• _Stored data entries_
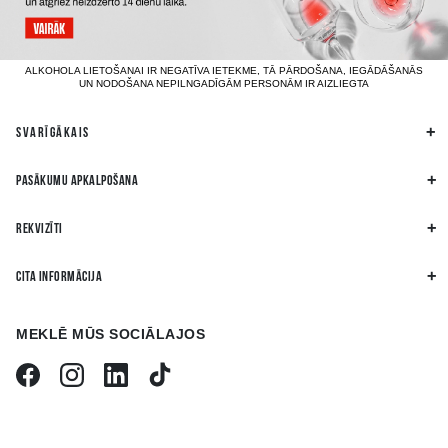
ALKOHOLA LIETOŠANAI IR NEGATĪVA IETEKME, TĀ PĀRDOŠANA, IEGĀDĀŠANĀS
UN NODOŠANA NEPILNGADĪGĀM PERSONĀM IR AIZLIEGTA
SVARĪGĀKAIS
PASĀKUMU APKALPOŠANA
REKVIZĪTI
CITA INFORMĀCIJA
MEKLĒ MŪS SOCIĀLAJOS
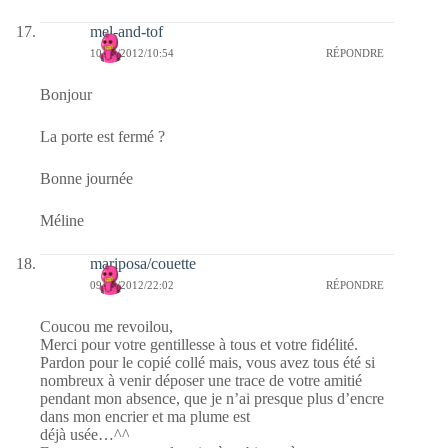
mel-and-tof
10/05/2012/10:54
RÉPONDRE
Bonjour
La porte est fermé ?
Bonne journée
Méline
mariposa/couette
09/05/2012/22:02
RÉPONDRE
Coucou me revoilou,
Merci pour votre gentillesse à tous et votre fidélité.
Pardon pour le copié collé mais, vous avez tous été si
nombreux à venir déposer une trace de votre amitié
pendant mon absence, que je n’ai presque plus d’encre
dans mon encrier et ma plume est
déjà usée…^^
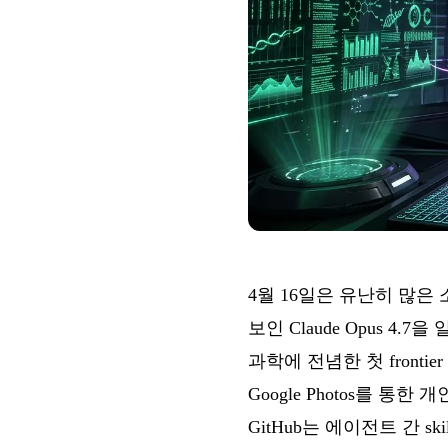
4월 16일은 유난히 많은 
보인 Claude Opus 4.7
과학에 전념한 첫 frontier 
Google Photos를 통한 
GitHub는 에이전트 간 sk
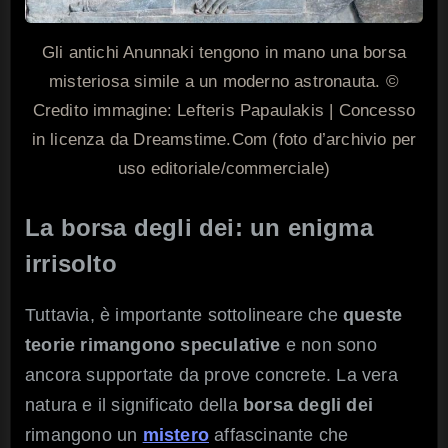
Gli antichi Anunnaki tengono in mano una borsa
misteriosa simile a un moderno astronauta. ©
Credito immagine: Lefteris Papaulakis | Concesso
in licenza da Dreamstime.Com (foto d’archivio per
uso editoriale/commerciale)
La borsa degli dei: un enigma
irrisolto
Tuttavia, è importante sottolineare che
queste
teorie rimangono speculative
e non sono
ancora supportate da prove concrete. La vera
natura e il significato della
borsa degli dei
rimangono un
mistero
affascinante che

* * *

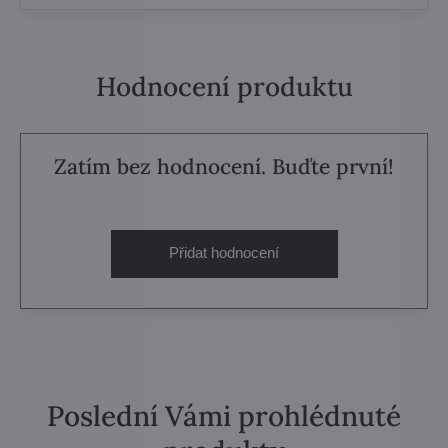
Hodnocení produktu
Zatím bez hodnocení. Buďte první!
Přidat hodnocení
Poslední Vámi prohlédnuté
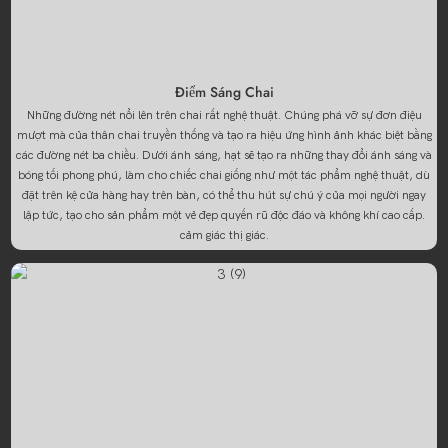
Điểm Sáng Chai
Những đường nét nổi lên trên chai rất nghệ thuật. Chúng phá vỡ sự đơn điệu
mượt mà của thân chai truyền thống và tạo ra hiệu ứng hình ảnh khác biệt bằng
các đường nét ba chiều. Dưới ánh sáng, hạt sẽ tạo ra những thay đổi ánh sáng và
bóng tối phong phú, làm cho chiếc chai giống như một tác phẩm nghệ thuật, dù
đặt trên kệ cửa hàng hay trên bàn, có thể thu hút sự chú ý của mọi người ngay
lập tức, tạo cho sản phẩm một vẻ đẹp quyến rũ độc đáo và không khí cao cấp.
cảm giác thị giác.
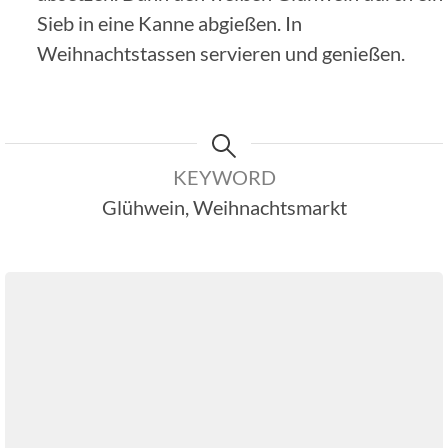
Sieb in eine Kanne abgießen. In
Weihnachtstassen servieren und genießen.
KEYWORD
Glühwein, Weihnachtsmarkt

• _Task to complete_
Write out the lines above from the one with "ALKOHOLA LIETOŠANAI IR" through the one with "dans mon encrier et ma plume est", ends included, exactly; no picture goes in.

• _Response area_
ALKOHOLA LIETOŠANAI IR NEGATĪVA IETEKME, TĀ PĀRDOŠANA, IEGĀDĀŠANĀS
UN NODOŠANA NEPILNGADĪGĀM PERSONĀM IR AIZLIEGTA
SVARĪGĀKAIS
PASĀKUMU APKALPOŠANA
REKVIZĪTI
CITA INFORMĀCIJA
MEKLĒ MŪS SOCIĀLAJOS
mel-and-tof
10/05/2012/10:54
RÉPONDRE
Bonjour
La porte est fermé ?
Bonne journée
Méline
mariposa/couette
09/05/2012/22:02
RÉPONDRE
Coucou me revoilou,
Merci pour votre gentillesse à tous et votre fidélité.
Pardon pour le copié collé mais, vous avez tous été si
nombreux à venir déposer une trace de votre amitié
pendant mon absence, que je n’ai presque plus d’encre
dans mon encrier et ma plume est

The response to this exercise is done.